▶ Entries taken from a collection
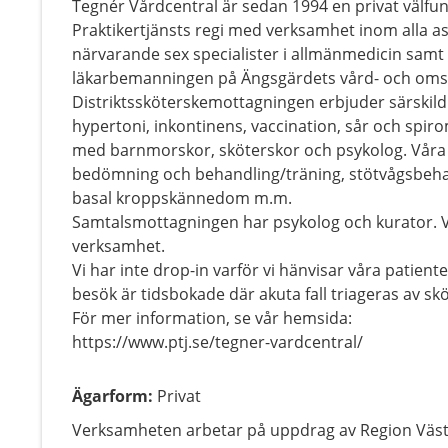
Tegnér Vårdcentral är sedan 1994 en privat välfu
Praktikertjänsts regi med verksamhet inom alla as
närvarande sex specialister i allmänmedicin samt S
läkarbemanningen på Ängsgärdets vård- och om
Distriktssköterskemottagningen erbjuder särski
hypertoni, inkontinens, vaccination, sår och spi
med barnmorskor, sköterskor och psykolog. Våra f
bedömning och behandling/träning, stötvågsbehan
basal kroppskännedom m.m.
Samtalsmottagningen har psykolog och kurator. Vi 
verksamhet.
Vi har inte drop-in varför vi hänvisar våra patienter
besök är tidsbokade där akuta fall triageras av skö
För mer information, se vår hemsida:
https://www.ptj.se/tegner-vardcentral/
Ägarform
:
Privat
Verksamheten arbetar på uppdrag av Region Väs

▶ WHAT TO PRODUCE
All of the records above should be reproduced exactly, with the pictures left out.

▶ WORKED SOLUTION
Tegnér Vårdcentral är sedan 1994 en privat välfu
Praktikertjänsts regi med verksamhet inom alla as
närvarande sex specialister i allmänmedicin samt S
läkarbemanningen på Ängsgärdets vård- och om
Distriktssköterskemottagningen erbjuder särski
hypertoni, inkontinens, vaccination, sår och spi
med barnmorskor, sköterskor och psykolog. Våra f
bedömning och behandling/träning, stötvågsbehan
basal kroppskännedom m.m.
Samtalsmottagningen har psykolog och kurator. Vi 
verksamhet.
Vi har inte drop-in varför vi hänvisar våra patienter
besök är tidsbokade där akuta fall triageras av skö
För mer information, se vår hemsida:
https://www.ptj.se/tegner-vardcentral/
Ägarform
:
Privat
Verksamheten arbetar på uppdrag av Region Väs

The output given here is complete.